The coal-fired DTE River Rouge Power Plant—and a U.S. Steel plant with slag piles on adjacent Zug Island—where the River Rouge spills into the Detroit River in Michigan.

This Earth Day, millions of people around the globe are taking a really important action: calling for a rapid phaseout of fossil fuels to help us reduce climate pollution and transition instead to a clean energy economy. To do that, we need to take back trillions in government subsidies and other giveaways that boost the oil, gas, and coal industries. Asking taxpayers to use their hard-earned dollars to fund wealthy fossil fuel companies makes no sense. Letting fossil fuel companies benefit from loopholes in environmental laws saves them money while harming our communities and natural areas. We need the fossil fuel industry to cover the costs of its pollution and the climate change it continues to fuel. And we need industry to invest in a just and equitable transition for workers and communities when it closes out drilling and other activities, instead of foisting this series of burdens onto the country’s most vulnerable.

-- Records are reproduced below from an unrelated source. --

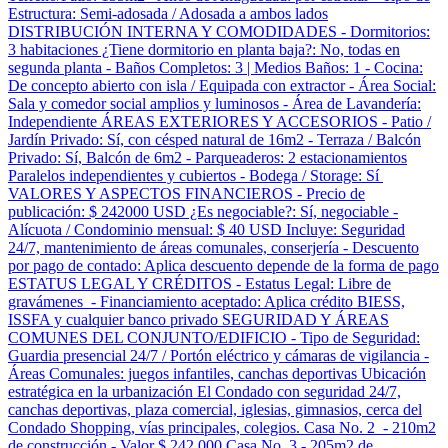
Estructura: Semi-adosada / Adosada a ambos lados
DISTRIBUCIÓN INTERNA Y COMODIDADES - Dormitorios:
3 habitaciones ¿Tiene dormitorio en planta baja?: No, todas en
segunda planta - Baños Completos: 3 | Medios Baños: 1 - Cocina:
De concepto abierto con isla / Equipada con extractor - Área Social:
Sala y comedor social amplios y luminosos - Área de Lavandería:
Independiente ÁREAS EXTERIORES Y ACCESORIOS - Patio /
Jardín Privado: Sí, con césped natural de 16m2 - Terraza / Balcón
Privado: Sí, Balcón de 6m2 - Parqueaderos: 2 estacionamientos
Paralelos independientes y cubiertos - Bodega / Storage: Sí
VALORES Y ASPECTOS FINANCIEROS - Precio de
publicación: $ 242000 USD ¿Es negociable?: Sí, negociable -
Alícuota / Condominio mensual: $ 40 USD Incluye: Seguridad
24/7, mantenimiento de áreas comunales, conserjería - Descuento
por pago de contado: Aplica descuento depende de la forma de pago
ESTATUS LEGAL Y CRÉDITOS - Estatus Legal: Libre de
gravámenes - Financiamiento aceptado: Aplica crédito BIESS,
ISSFA y cualquier banco privado SEGURIDAD Y ÁREAS
COMUNES DEL CONJUNTO/EDIFICIO - Tipo de Seguridad:
Guardia presencial 24/7 / Portón eléctrico y cámaras de vigilancia -
Áreas Comunales: juegos infantiles, canchas deportivas Ubicación
estratégica en la urbanización El Condado con seguridad 24/7,
canchas deportivas, plaza comercial, iglesias, gimnasios, cerca del
Condado Shopping, vías principales, colegios. Casa No. 2 - 210m2
de construcción - Valor $ 242.000 Casa No. 3 - 205m2 de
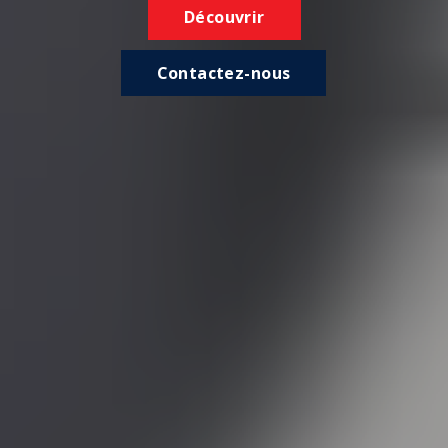
Découvrir
Contactez-nous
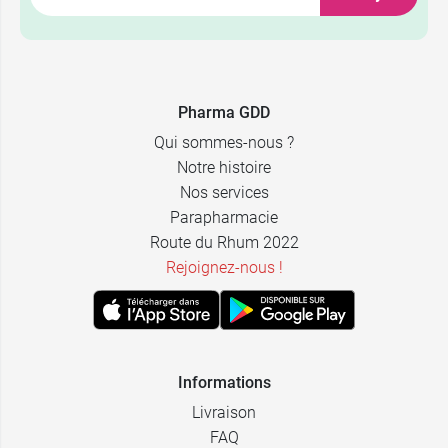
10,99 €
60 gélules
Pharma GDD
19,99 €
120 gélules
Qui sommes-nous ?
Notre histoire
Nos services
Parapharmacie
Route du Rhum 2022
Rejoignez-nous !
Informations
Livraison
FAQ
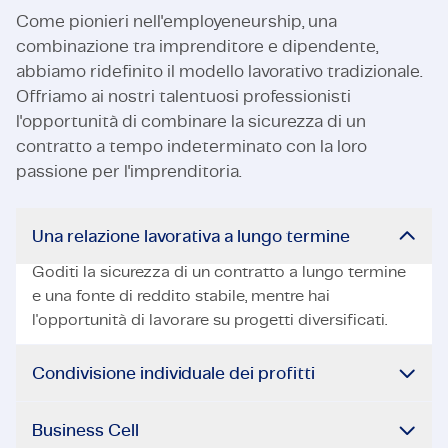
Come pionieri nell'employeneurship, una
combinazione tra imprenditore e dipendente,
abbiamo ridefinito il modello lavorativo tradizionale.
Offriamo ai nostri talentuosi professionisti
l'opportunità di combinare la sicurezza di un
contratto a tempo indeterminato con la loro
passione per l'imprenditoria.
Una relazione lavorativa a lungo termine
Goditi la sicurezza di un contratto a lungo termine
e una fonte di reddito stabile, mentre hai
l'opportunità di lavorare su progetti diversificati.
Condivisione individuale dei profitti
Business Cell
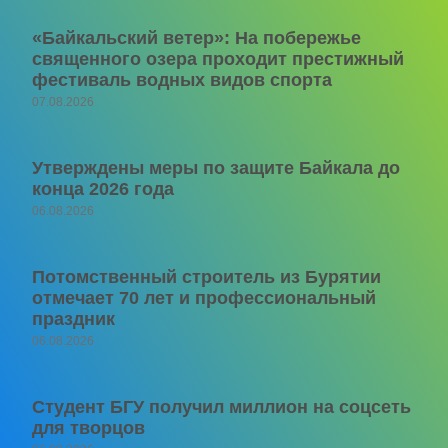
«Байкальский ветер»: На побережье
священного озера проходит престижный
фестиваль водных видов спорта
07.08.2026
Утверждены меры по защите Байкала до
конца 2026 года
06.08.2026
Потомственный строитель из Бурятии
отмечает 70 лет и профессиональный
праздник
06.08.2026
Студент БГУ получил миллион на соцсеть
для творцов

Our government provides all sorts of free passes to the fossil fuel industry. This happens despite, or maybe because of, the industry’s wealth and power. And it happens without regard to the pollution the industry generates that destroys people’s health, beloved natural areas, and our climate. Tax loopholes and other government giveaways pump billions into fossil fuel companies every year. President Biden’s recently released Made in America Tax Plan estimates that cutting just a few of these subsidies will save the American taxpayers $35 billion in the next decade. Special provisions in the U.S. tax code, for instance, allow fossil fuel companies to write off much of the cost of drilling an oil or gas well, and billions are provided by the U.S. Export-Import Bank and International Development Finance Corporation to fund fossil fuel projects abroad. In addition, the U.S. Bureau of Land Management provides an enormous financial break to oil and gas companies through very favorable leasing rates of public lands it oversees. Leases in these areas can often be bought for the minimum bid of $2 per acre, regardless of what these lands are worth to the public for other uses.1

The fossil fuel industry also enjoys special exemptions from several laws and standards that protect public health, safety, and nature. For instance, the Clean Air Act requires most industries to treat separate parts of a facility in one area as a single polluting entity. This protects the public from all the pollution the facility generates. Oil and gas companies, however, do not have to add up all the pollution they generate from numerous individual wells they may control in the same area. That means that oil and gas wells in and near communities across the country are exempted from safety measures that the Clean Air Act requires. Similarly, oil, gas and coal companies enjoy dozens of other exemptions under the Safe Drinking Water Act, Clean Water Act, Resource Conservation and Recovery Act (RCRA), Comprehensive Environmental Response, Compensation, and Liability Act (CERCLA), and the U.S. National Environmental Policy Act (NEPA). We can not and should not give polluters this leeway.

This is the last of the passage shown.